The dmabuf file uses get_next_ino()(through dma_buf_getfile() -> alloc_anon_inode()) to get an inode number and uses the same as a directory name under /sys/kernel/dmabuf/buffers/<ino>. This directory is used to collect the dmabuf stats and it is created through dma_buf_stats_setup(). At current, failure to create this directory entry can make the dma_buf_export() to fail.
Now, as the get_next_ino() can definitely give a repetitive inode no causing the directory entry creation to fail with -EEXIST. This is a problem on the systems where dmabuf stats functionality is enabled on the production builds can make the dma_buf_export(), though the dmabuf memory is allocated successfully, to fail just because it couldn't create stats entry.
This issue we are able to see on the snapdragon system within 13 days where there already exists a directory with inode no "122602" so dma_buf_stats_setup() failed with -EEXIST as it is trying to create the same directory entry.
To make the directory entry as unique, append the inode creation time to the inode. With this change the stats directory entries will be in the format of: /sys/kernel/dmabuf/buffers/<inode no>-<inode creation time in secs>.
Signed-off-by: Charan Teja Kalla quic_charante@quicinc.com --- drivers/dma-buf/dma-buf-sysfs-stats.c | 3 ++- 1 file changed, 2 insertions(+), 1 deletion(-)
diff --git a/drivers/dma-buf/dma-buf-sysfs-stats.c b/drivers/dma-buf/dma-buf-sysfs-stats.c index 2bba0ba..292cb31 100644 --- a/drivers/dma-buf/dma-buf-sysfs-stats.c +++ b/drivers/dma-buf/dma-buf-sysfs-stats.c @@ -192,7 +192,8 @@ int dma_buf_stats_setup(struct dma_buf *dmabuf)

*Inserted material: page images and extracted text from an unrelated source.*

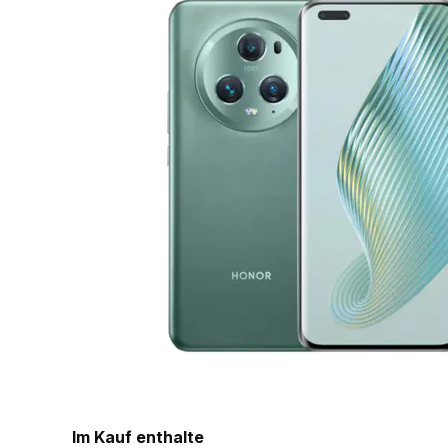
Im Kauf enthalte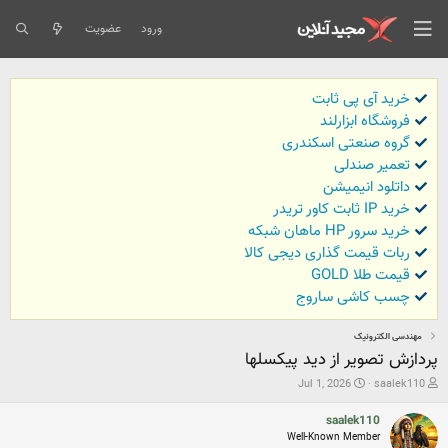
ورود
عضویت
خرید آی پی ثابت
فروشگاه ابزارلند
گروه صنعتی اسکندری
تعمیر صندلی
داتلود انیمیشن
خرید IP ثابت کاور تریدر
خرید سرور HP ماهان شبکه
ربات قیمت گذاری دیجی کالا
قیمت طلا GOLD
چسب کاشی ساروج
مهندسی الکترونیک
پردازش تصویر از دید پیکسلها
ش
ت
Jul 1, 2026
saalek110
ر
ا
و
ر
saalek110
ع
ی
Well-Known Member
ک
خ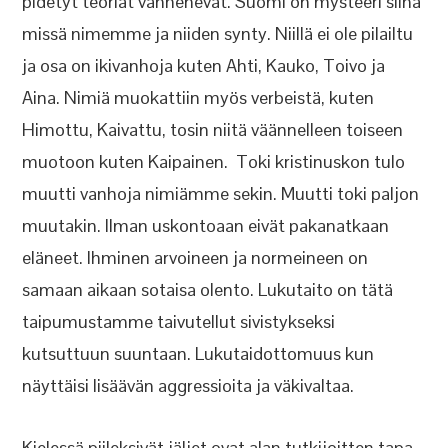
pidetyt teoriat vanhenevat. Suomi on mysteeri siinä
missä nimemme ja niiden synty. Niillä ei ole pilailtu
ja osa on ikivanhoja kuten Ahti, Kauko, Toivo ja
Aina. Nimiä muokattiin myös verbeistä, kuten
Himottu, Kaivattu, tosin niitä väännelleen toiseen
muotoon kuten Kaipainen. Toki kristinuskon tulo
muutti vanhoja nimiämme sekin. Muutti toki paljon
muutakin. Ilman uskontoaan eivät pakanatkaan
eläneet. Ihminen arvoineen ja normeineen on
samaan aikaan sotaisa olento. Lukutaito on tätä
taipumustamme taivutellut sivistykseksi
kutsuttuun suuntaan. Lukutaidottomuus kun
näyttäisi lisäävän aggressioita ja väkivaltaa.
Kielessä piileksivät jäljet ovat alan tutkijoitten tapa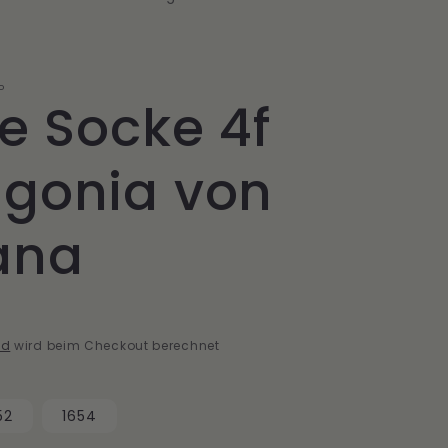
/
R
e
P
te Socke 4f
g
i
agonia von
o
n
ana
nd
wird beim Checkout berechnet
52
1654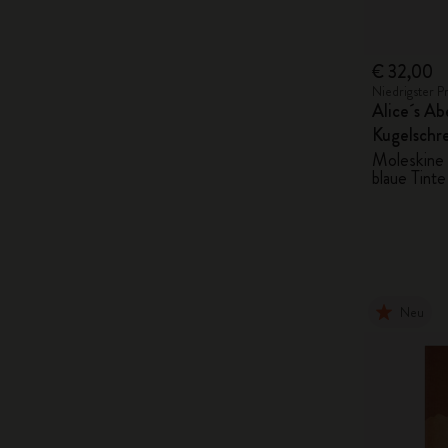
€ 32,00
Niedrigster P
Alice´s A
Kugelschr
Moleskine 
blaue Tinte
Neu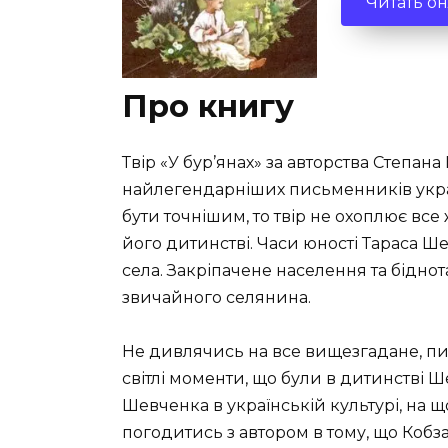
Читать о
Про книгу
Твір «У бур’янах» за авторства Степан
найлегендарніших письменників украї
бути точнішим, то твір не охоплює вс
його дитинстві. Часи юності Тараса Ш
села. Закріпачене населення та бідн
звичайного селянина.
Не дивлячись на все вищезгадане, п
світлі моменти, що були в дитинстві Ш
Шевченка в українській культурі, на щ
погодитись з автором в тому, що Коб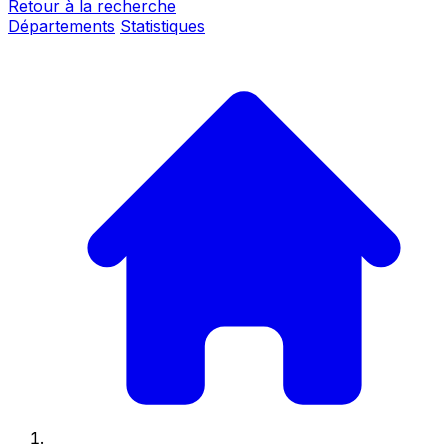
Retour à la recherche
Départements
Statistiques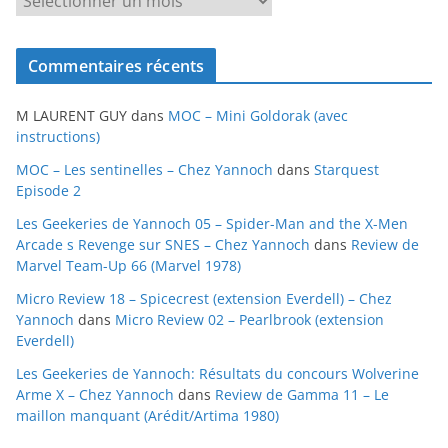
r
c
Commentaires récents
h
i
M LAURENT GUY
dans
MOC – Mini Goldorak (avec
v
instructions)
e
MOC – Les sentinelles – Chez Yannoch
dans
Starquest
s
Episode 2
Les Geekeries de Yannoch 05 – Spider-Man and the X-Men
Arcade s Revenge sur SNES – Chez Yannoch
dans
Review de
Marvel Team-Up 66 (Marvel 1978)
Micro Review 18 – Spicecrest (extension Everdell) – Chez
Yannoch
dans
Micro Review 02 – Pearlbrook (extension
Everdell)
Les Geekeries de Yannoch: Résultats du concours Wolverine
Arme X – Chez Yannoch
dans
Review de Gamma 11 – Le
maillon manquant (Arédit/Artima 1980)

/* create the directory for buffer stats */ ret = kobject_init_and_add(&sysfs_entry->kobj, &dma_buf_ktype, NULL, - "%lu", file_inode(dmabuf->file)->i_ino); + "%lu-%lu", file_inode(dmabuf->file)->i_ino, + file_inode(dmabuf->file)->i_ctime.tv_sec); if (ret) goto err_sysfs_dmabuf;
On Tue, May 10, 2022 at 03:53:32PM +0530, Charan Teja Kalla wrote:
The dmabuf file uses get_next_ino()(through dma_buf_getfile() -> alloc_anon_inode()) to get an inode number and uses the same as a directory name under /sys/kernel/dmabuf/buffers/<ino>. This directory is used to collect the dmabuf stats and it is created through dma_buf_stats_setup(). At current, failure to create this directory entry can make the dma_buf_export() to fail.
Now, as the get_next_ino() can definitely give a repetitive inode no causing the directory entry creation to fail with -EEXIST. This is a problem on the systems where dmabuf stats functionality is enabled on the production builds can make the dma_buf_export(), though the dmabuf memory is allocated successfully, to fail just because it couldn't create stats entry.

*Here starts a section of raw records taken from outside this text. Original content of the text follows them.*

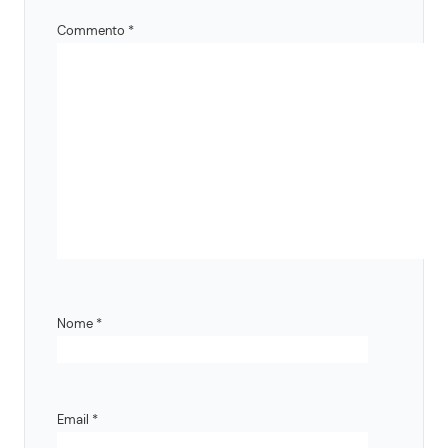
Commento
*
Nome
*
Email
*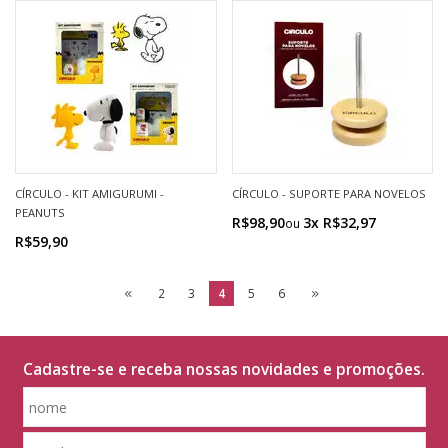
CÍRCULO - KIT AMIGURUMI -
CÍRCULO - SUPORTE PARA NOVELOS
PEANUTS
R$98,90
3x R$32,97
R$59,90
2
3
4
5
6
Cadastre-se e receba nossas novidades e promoções.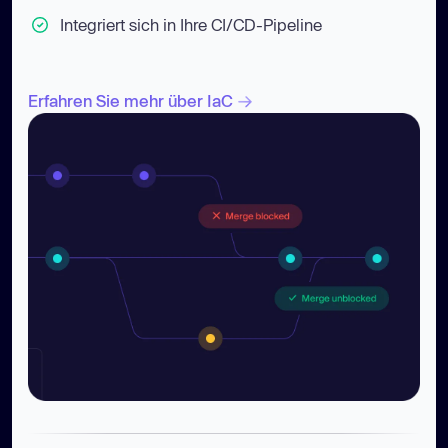
Integriert sich in Ihre CI/CD-Pipeline
Erfahren Sie mehr über IaC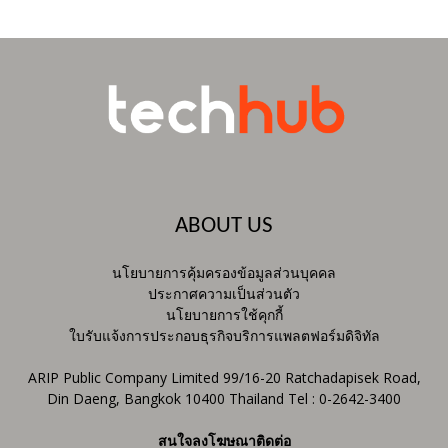
ABOUT US
นโยบายการคุ้มครองข้อมูลส่วนบุคคล
ประกาศความเป็นส่วนตัว
นโยบายการใช้คุกกี้
ใบรับแจ้งการประกอบธุรกิจบริการแพลตฟอร์มดิจิทัล
ARIP Public Company Limited 99/16-20 Ratchadapisek Road,
Din Daeng, Bangkok 10400 Thailand Tel : 0-2642-3400
สนใจลงโฆษณาติดต่อ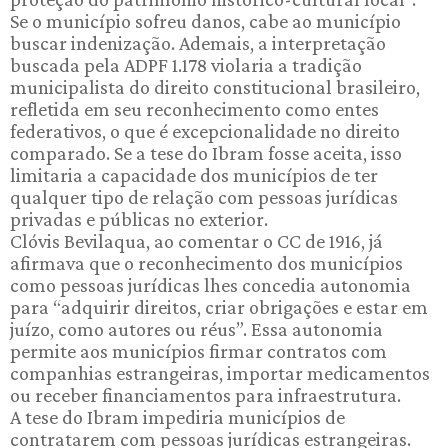
Se o município sofreu danos, cabe ao município
buscar indenização. Ademais, a interpretação
buscada pela ADPF 1.178 violaria a tradição
municipalista do direito constitucional brasileiro,
refletida em seu reconhecimento como entes
federativos, o que é excepcionalidade no direito
comparado. Se a tese do Ibram fosse aceita, isso
limitaria a capacidade dos municípios de ter
qualquer tipo de relação com pessoas jurídicas
privadas e públicas no exterior.
Clóvis Bevilaqua, ao comentar o CC de 1916, já
afirmava que o reconhecimento dos municípios
como pessoas jurídicas lhes concedia autonomia
para “adquirir direitos, criar obrigações e estar em
juízo, como autores ou réus”. Essa autonomia
permite aos municípios firmar contratos com
companhias estrangeiras, importar medicamentos
ou receber financiamentos para infraestrutura.
A tese do Ibram impediria municípios de
contratarem com pessoas jurídicas estrangeiras.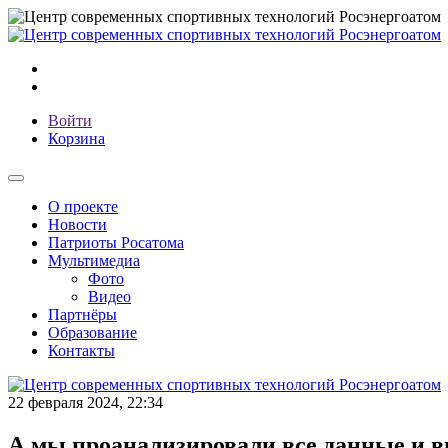
Войти
Корзина
О проекте
Новости
Патриоты Росатома
Мультимедиа
Фото
Видео
Партнёры
Образование
Контакты
22 февраля 2024, 22:34
А мы проанализировали все данные и в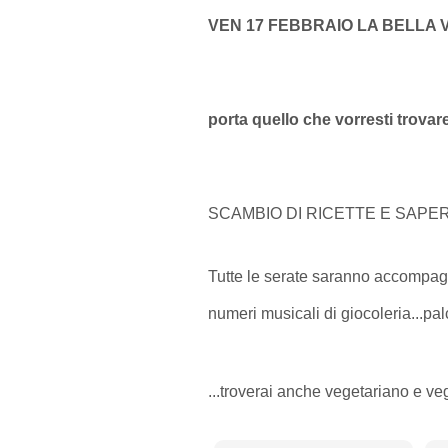
VEN 17 FEBBRAIO LA BELLA 
porta quello che vorresti trovar
SCAMBIO DI RICETTE E SAPE
Tutte le serate saranno accompag
numeri musicali di giocoleria...pa
...troverai anche vegetariano e v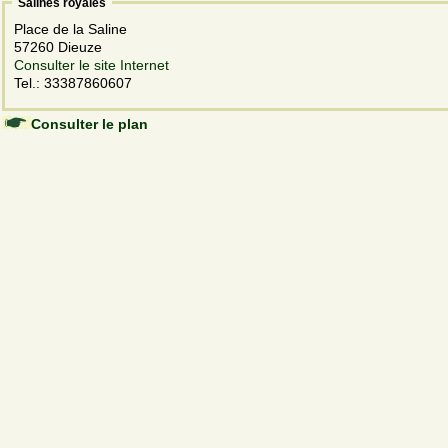
Salines royales
Place de la Saline
57260 Dieuze
Consulter le site Internet
Tel.: 33387860607
Consulter le plan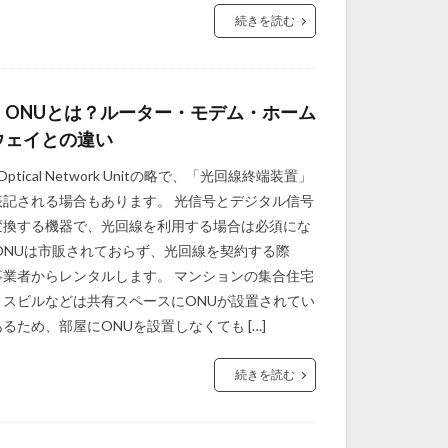
続きを読む
】ONUとは？ルーター・モデム・ホーム
ウェイとの違い
Optical Network Unitの略で、「光回線終端装置」
表記される場合もあります。 光信号とデジタル信号
変換する機器で、光回線を利用する場合は必須にな
ONUは市販されておらず、光回線を契約する際
事業者からレンタルします。 マンションの集合住宅
ィスビルなどは共有スペースにONUが設置されてい
るため、部屋にONUを設置しなくても […]
続きを読む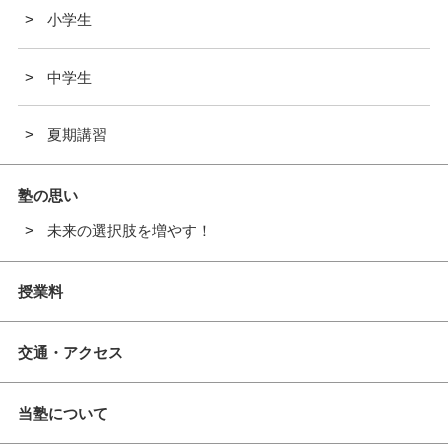
小学生
中学生
夏期講習
塾の思い
未来の選択肢を増やす！
授業料
交通・アクセス
当塾について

Then maybe we should not fail the creation path of the kobject fails to be created? It's just for debugging, it should be fine if the creation of it isn't there.
This issue we are able to see on the snapdragon system within 13 days where there already exists a directory with inode no "122602" so dma_buf_stats_setup() failed with -EEXIST as it is trying to create the same directory entry.
To make the directory entry as unique, append the inode creation time to the inode. With this change the stats directory entries will be in the format of: /sys/kernel/dmabuf/buffers/<inode no>-<inode creation time in secs>.
As you are changing the format here, shouldn't the Documentation/ABI/ entry for this also be changed?
And what's to keep the seconds field from also being the same?
thanks,
greg k-h
Am 10.05.22 um 13:00 schrieb Greg KH:
On Tue, May 10, 2022 at 03:53:32PM +0530, Charan Teja Kalla wrote:
The dmabuf file uses get_next_ino()(through dma_buf_getfile() -> alloc_anon_inode()) to get an inode number and uses the same as a directory name under /sys/kernel/dmabuf/buffers/<ino>. This directory is used to collect the dmabuf stats and it is created through dma_buf_stats_setup(). At current, failure to create this directory entry can make the dma_buf_export() to fail.
Now, as the get_next_ino() can definitely give a repetitive inode no causing the directory entry creation to fail with -EEXIST. This is a problem on the systems where dmabuf stats functionality is enabled on the production builds can make the dma_buf_export(), though the dmabuf memory is allocated successfully, to fail just because it couldn't create stats entry.
Then maybe we should not fail the creation path of the kobject fails to be created? It's just for debugging, it should be fine if the creation of it isn't there.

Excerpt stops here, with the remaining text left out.